When she did not return, her husband used the GPS on her phone to track her down. He scoured her phone records and determined where she was staying. He called her friends and left intimidating voice mails, threatening to kill anyone who helped her.

There is no doubt that smart phone technology has made life easier and people more connected, but it has also unintentionally made it more difficult for victims of domestic violence to make a clean break from their abusers. California Assembly Bill 1407 will correct this problem by ensuring that victims of domestic violence can gain sole access to their wireless billing accounts and the sensitive information they contain.

Cell phones store detailed information in call logs, applications, and GPS services. The designated wireless account holder has access to all of this information, including purchases made through applications and the GPS location of wireless telephones on the account.

With the prevalence of family plans, one account holder may control the cellphone service of their entire family. When an account holder is abusive, they can turn their victim's cell phone into a weapon: by interrupting service, or using information contained in the account to stalk and intimidate.

Regulations by the Federal Communications Commission require that 95 percent of cellphones include some GPS technology. This technology is enormously helpful in emergency situations, but with national statistics showing that approximately 10 million women and men are abused by an intimate partner every year, it is clear that we need a mechanism for victims to protect their information from falling into the wrong hands.

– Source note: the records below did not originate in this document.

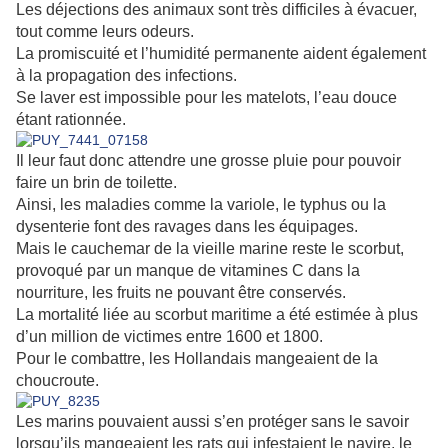
Les déjections des animaux sont très difficiles à évacuer,
tout comme leurs odeurs.
La promiscuité et l’humidité permanente aident également
à la propagation des infections.
Se laver est impossible pour les matelots, l’eau douce
étant rationnée.
Il leur faut donc attendre une grosse pluie pour pouvoir
faire un brin de toilette.
Ainsi, les maladies comme la variole, le typhus ou la
dysenterie font des ravages dans les équipages.
Mais le cauchemar de la vieille marine reste le scorbut,
provoqué par un manque de vitamines C dans la
nourriture, les fruits ne pouvant être conservés.
La mortalité liée au scorbut maritime a été estimée à plus
d’un million de victimes entre 1600 et 1800.
Pour le combattre, les Hollandais mangeaient de la
choucroute.
Les marins pouvaient aussi s’en protéger sans le savoir
lorsqu’ils mangeaient les rats qui infestaient le navire, le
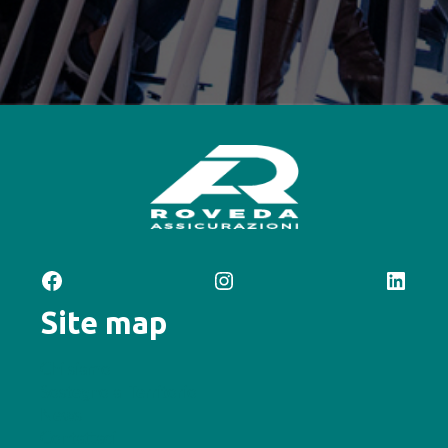
Facebook
Instagram
LinkedIn
Site map
Chi siamo
Sostegno al Territorio
News
Contattaci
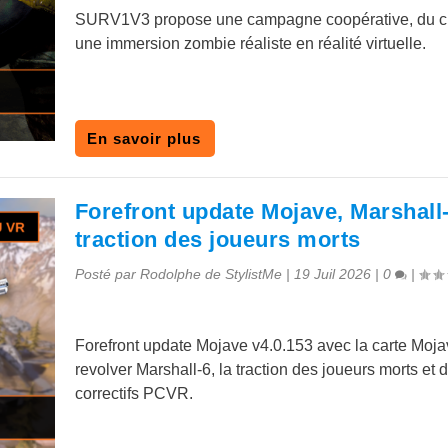
SURV1V3 propose une campagne coopérative, du cra
une immersion zombie réaliste en réalité virtuelle.
En savoir plus
Forefront update Mojave, Marshall-
traction des joueurs morts
Posté par
Rodolphe de StylistMe
|
19 Juil 2026
|
0
|
Forefront update Mojave v4.0.153 avec la carte Mojav
revolver Marshall-6, la traction des joueurs morts et 
correctifs PCVR.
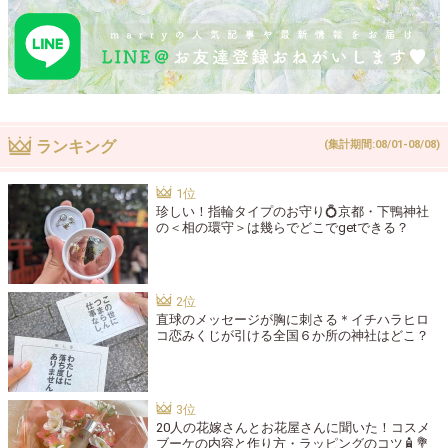
ランキング
(集計期間:08/01-08/08)
珍しい！指輪タイプのお守り💍京都・下鴨神社
の＜相の環守＞は幾らでどこでgetできる？
直球のメッセージが胸に刺さる＊イチハラヒロ
コ恋みくじが引ける全国６か所の神社はどこ？
20人の花嫁さんとお花屋さんに聞いた！コスメ
ブーケの内容と作り方・ラッピングのコツ🧴💐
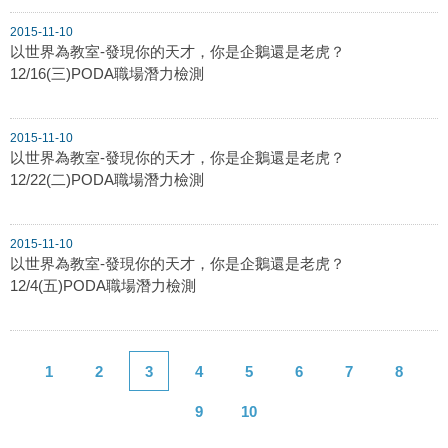
2015-11-10
以世界為教室-發現你的天才，你是企鵝還是老虎？
12/16(三)PODA職場潛力檢測
2015-11-10
以世界為教室-發現你的天才，你是企鵝還是老虎？
12/22(二)PODA職場潛力檢測
2015-11-10
以世界為教室-發現你的天才，你是企鵝還是老虎？
12/4(五)PODA職場潛力檢測
1
2
3
4
5
6
7
8
9
10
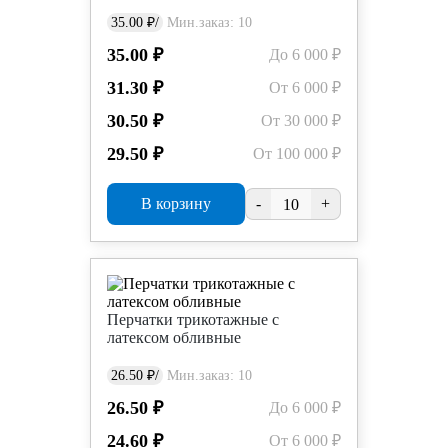
35.00 ₽/
Мин.заказ: 10
35.00 ₽
До 6 000 ₽
31.30 ₽
От 6 000 ₽
30.50 ₽
От 30 000 ₽
29.50 ₽
От 100 000 ₽
В корзину
-
+
Перчатки трикотажные с
латексом обливные
26.50 ₽/
Мин.заказ: 10
26.50 ₽
До 6 000 ₽
24.60 ₽
От 6 000 ₽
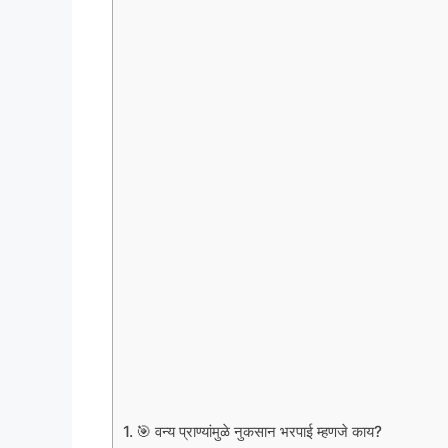
🎯 वन्य प्राण्यांमुळे नुकसान भरपाई म्हणजे काय?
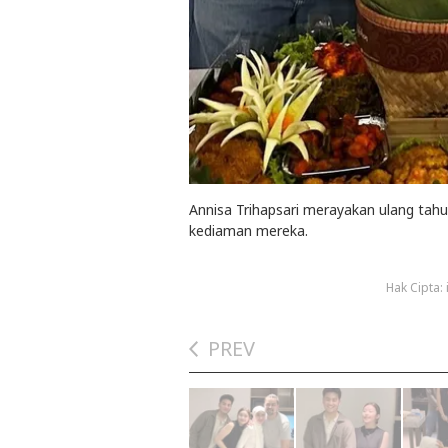
Annisa Trihapsari merayakan ulang tah
kediaman mereka.
Hak Cipta:
PREV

My bill will allow family courts to order wireless telephone service providers to transfer account rights to petitioners who need to escape a violent situation. The order would also transfer any phone numbers, contacts, and applications that belong to the wireless number. It will take the power out of abusers' hands and give survivors a clear line of communication with their support network.Domestic violence is notoriously difficult to escape. Survivors must leave behind the most intimate and familiar parts of their life -- their home and everyday routines. Such drastic changes would be hard for anyone, without the looming threat of violence and the lack of access to shared financial resources faced by many victims.

The greatest lifeline available is a strong support network of friends and family who can provide shelter and care. If access to cell phones and the vital contacts they contain is cut off, this support system is weakened. It is crucial that we give victims a way communicate with their loved ones to maintain a degree of normalcy in their lives.